## Your instructions
Read the entries that follow and give each one again precisely.

[Records from a collection]
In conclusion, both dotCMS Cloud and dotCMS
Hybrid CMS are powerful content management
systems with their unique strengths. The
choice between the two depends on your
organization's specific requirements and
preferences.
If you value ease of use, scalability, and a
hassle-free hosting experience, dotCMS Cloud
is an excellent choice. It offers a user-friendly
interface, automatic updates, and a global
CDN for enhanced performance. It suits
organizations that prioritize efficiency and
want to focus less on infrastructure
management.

## Result for this exercise
In conclusion, both dotCMS Cloud and dotCMS
Hybrid CMS are powerful content management
systems with their unique strengths. The
choice between the two depends on your
organization's specific requirements and
preferences.
If you value ease of use, scalability, and a
hassle-free hosting experience, dotCMS Cloud
is an excellent choice. It offers a user-friendly
interface, automatic updates, and a global
CDN for enhanced performance. It suits
organizations that prioritize efficiency and
want to focus less on infrastructure
management.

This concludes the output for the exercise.